IMF doubts a proposed EU financial trading tax
The Director of the IMF's Fiscal Affairs Department Carlo Cottarelli.

The International Monetary Fund has asked eurozone countries to devise an alternative rule to the controversial financial transactions tax which many European Union member states have pledged to adopt in 2014.

According to an IMF official, the Washington-based lender believes that the proposed EU FTT could negatively impact transaction volumes, despite being designed to bolster public finances and discourage speculative trading.

Led by Germany and France, 11 EU member states are thrashing out the finer details of the FTT, which would be applied to equities, bonds and derivatives trades. However, financial transaction volumes have declined by 15% in France, where an FTT already exists.

"According to the IMF there are other levies that could be better than the FTT," said Carlo Cottarelli, head of the International Monetary Fund's fiscal affairs division said at conference in Milan, on 15 June.
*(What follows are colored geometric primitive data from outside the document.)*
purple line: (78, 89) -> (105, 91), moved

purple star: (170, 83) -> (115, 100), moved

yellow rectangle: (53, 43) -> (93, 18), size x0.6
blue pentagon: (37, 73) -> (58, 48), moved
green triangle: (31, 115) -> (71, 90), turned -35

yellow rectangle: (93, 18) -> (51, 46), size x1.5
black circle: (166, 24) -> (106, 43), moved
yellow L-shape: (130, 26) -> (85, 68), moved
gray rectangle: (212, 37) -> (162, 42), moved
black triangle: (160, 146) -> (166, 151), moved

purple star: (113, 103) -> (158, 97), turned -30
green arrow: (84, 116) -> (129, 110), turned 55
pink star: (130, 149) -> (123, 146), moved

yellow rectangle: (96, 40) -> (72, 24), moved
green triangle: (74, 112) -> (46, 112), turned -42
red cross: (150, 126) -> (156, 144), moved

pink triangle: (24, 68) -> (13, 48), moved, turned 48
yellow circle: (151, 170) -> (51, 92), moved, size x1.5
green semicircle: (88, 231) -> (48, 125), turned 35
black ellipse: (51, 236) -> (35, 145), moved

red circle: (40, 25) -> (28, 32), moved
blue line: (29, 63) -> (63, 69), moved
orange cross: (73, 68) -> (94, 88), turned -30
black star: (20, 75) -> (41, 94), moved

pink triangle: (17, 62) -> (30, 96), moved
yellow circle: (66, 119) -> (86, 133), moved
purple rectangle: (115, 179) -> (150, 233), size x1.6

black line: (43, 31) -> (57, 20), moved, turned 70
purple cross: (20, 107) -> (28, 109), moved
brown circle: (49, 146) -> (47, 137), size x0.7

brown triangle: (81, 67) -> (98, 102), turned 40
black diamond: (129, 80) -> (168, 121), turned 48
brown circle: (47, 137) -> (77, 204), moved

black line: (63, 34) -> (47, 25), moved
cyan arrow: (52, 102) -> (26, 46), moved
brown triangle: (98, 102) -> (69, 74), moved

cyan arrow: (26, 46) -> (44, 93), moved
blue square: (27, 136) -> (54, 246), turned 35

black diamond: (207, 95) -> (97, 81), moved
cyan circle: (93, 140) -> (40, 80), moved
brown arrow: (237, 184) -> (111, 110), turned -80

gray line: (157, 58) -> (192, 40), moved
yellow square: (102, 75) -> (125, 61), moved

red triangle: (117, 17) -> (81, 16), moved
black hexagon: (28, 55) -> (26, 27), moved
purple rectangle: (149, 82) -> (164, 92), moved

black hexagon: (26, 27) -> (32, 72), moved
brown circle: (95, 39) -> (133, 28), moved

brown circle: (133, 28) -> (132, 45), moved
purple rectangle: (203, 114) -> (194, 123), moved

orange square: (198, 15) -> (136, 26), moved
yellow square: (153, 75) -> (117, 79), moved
"A tax on transactions, in general, is not so sensible, it is something old-fashioned", he said, adding that a charge on bank assets would be more efficient and that there is no evidence that the levy reduces the volatility of trading.

"Even if in Italy and France, financial trading taxes have a low tax rate, [but] there is evidence that the volume of transactions fell following the introduction [of this rule]."

Cottarelli also said that France's experience could serve as a model for introducing a levy on high-frequency-trading, which would find greater acceptance from market participants.

Concerns Mount Over FTT

In January this year, EU finance ministers paved the way for 11 eurozone countries to design a FTT, which will effect equities, bonds and derivatives trades.

It is expected that a stock or bond trade will receive a 0.1% tax rate, while a financial derivatives contract will receive a charge of 0.01% for every transaction. This applies if one of the trading parties is located in the EU.

The plan is similar in style to a so-called 'Tobin Tax', named after the economist James Tobin who originally conceived the idea in 1972 to apply to currency trading. Other adoptees to the proposal include Italy, Spain, Austria, Portugal, Belgium, Estonia, Greece, Slovakia and Slovenia.

Since the initial agreement, EU's tax chief, Algirdas Semeta, has hinted that the region may scale down the severity of the proposed levy in a bid to ease market fears that the scheme would backfire.

In April, Britain initiated legal proceedings against the EU FTT. Lawmakers claim that Britain would be forced to pay billions more in borrowing costs as a result of the planned tax, even if it does not sign up to the controversial plan.

According to a London Economics study commissioned by the City of London Corporation, the repercussions of 11 eurozone nations implementing the EU FTT could lead to a £4bn (€4.7bn, $6bn) rise in the cost of issuing UK debt.